Les pouvoirs politiques étatiques, ne pouvant résorber les crises sociales que le capitalisme mondialisé numérisé engendre au sein des équilibres sociaux nationaux - crises se manifestant par la perte de consensus stabilisés et négociés entre forces sociales et politiques, entre groupes sociaux - accentuent les mesures autoritaires et le contrôle global de la vie sociale.

Une telle évolution illibérale, qui se produit dans tous les Etats, pas seulement dans ceux qui sont déjà institutionnellement autoritaires comme la Chine, se traduit par le recours à des mesures d’urgence qui sont de fait, et peu à peu de droit, un maniement institutionnalisé de procédures relevant d’un état d’exception – ou correspondant à un état de guerre. Elles conduisent à une limitation progressive des

libertés juridiques fondamentales et à leur suspension partielle, momentanée ou définitive. Un tel processus s’accompagne très naturellement de l’augmentation et de la multiplication de lois pénales et sécuritaires, créant sans cesse de nouveaux délits, ainsi que de pratiques répressives organisées aux limites de la loi, notamment dans la gestion de plus en plus policière de l’espace public et du contrôle des échanges et déplacements, ainsi que des manifestations politiques sur la voie publique.

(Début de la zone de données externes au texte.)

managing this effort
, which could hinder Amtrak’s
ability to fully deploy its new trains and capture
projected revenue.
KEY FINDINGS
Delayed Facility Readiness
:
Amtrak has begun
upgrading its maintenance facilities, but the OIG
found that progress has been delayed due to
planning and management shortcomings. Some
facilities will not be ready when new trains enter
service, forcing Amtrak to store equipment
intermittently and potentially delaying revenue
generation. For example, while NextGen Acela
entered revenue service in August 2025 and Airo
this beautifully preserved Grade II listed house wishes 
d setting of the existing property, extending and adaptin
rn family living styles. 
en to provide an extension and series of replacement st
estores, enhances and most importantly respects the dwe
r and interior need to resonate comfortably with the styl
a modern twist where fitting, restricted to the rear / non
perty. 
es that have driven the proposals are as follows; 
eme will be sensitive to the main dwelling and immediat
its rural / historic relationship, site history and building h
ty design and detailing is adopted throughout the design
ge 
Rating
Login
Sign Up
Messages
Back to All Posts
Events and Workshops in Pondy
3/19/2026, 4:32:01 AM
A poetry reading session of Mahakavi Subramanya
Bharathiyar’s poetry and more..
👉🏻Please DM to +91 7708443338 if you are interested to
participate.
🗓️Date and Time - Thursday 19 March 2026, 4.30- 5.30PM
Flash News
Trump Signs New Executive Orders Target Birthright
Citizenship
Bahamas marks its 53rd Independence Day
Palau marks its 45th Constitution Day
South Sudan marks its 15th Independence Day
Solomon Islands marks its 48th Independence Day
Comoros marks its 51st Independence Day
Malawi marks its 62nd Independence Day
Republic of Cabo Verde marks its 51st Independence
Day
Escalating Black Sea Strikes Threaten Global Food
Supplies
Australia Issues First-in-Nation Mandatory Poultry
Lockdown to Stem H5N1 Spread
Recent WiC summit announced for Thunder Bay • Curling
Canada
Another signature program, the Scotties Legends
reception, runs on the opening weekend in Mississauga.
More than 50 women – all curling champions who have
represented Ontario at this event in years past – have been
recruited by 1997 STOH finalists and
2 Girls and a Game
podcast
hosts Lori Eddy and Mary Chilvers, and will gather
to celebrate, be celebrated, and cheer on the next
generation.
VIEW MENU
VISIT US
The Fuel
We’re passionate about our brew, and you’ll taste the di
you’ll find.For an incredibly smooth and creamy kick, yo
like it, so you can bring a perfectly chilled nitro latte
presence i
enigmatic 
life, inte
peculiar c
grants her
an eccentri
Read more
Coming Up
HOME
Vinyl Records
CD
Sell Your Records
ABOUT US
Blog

La numérisation des sociétés et de leur activité, du fait également de l’extension des réseaux d’échange et de communication qu’elle permet et appelle, entraîne une généralisation du contrôle administratif et technologique de la vie sociale par des moyens numériques. La puissance technique de ces moyens permettant la mise en place de procédés de surveillance, de contrôle et de répression sans précédent dans l’histoire humaine et qui ont déjà de fait modifié très profondément les formes politiques issues de la modernité juridique libérale.

4/ Trois remarques complémentaires sont ici nécessaires.

● De tels processus généraux n’impliquent pas qu’il n’y ait aucune résistance et pratiques alternatives indépendantes et singulières à leur déploiement.

● Leur caractérisation comme procédant de formes totalitaires est possible, mais elle appelle à discussion à la fois du point de vue de leur désignation comme tels et du degré réel d’extension de leur possible hégémonie.

● Les technologies numériques, dans leurs usages possibles, si elles ne sont pas absolument réductibles à un modèle social autoritaire, à l’organisation capitaliste productiviste du travail et des échanges et à un contrôle social informatisé, dépendent tout de même très largement d’un régime ou dispositif de discursivité qui modifie les conditions sémantiques et fonctionnelles de la culture commune et de la subjectivation individuelle.

Pour conclure provisoirement, l’épidémie de Covid 19 conjuguées aux tensions provoquées par les épisodes diffus de violence terroriste, indépendamment de la réalité désastreuse de leurs effets réels sur les personnes, tendent désormais à accentuer, intentionnellement et inconsciemment, idéologiquement et matériellement, des processus de transformation politique, économique et sociale qui relèvent d’une mutation des normes et modalités de l’organisation des sociétés industrielles à l’âge de l’hyper-capitalisme darwinien post-néolibéral.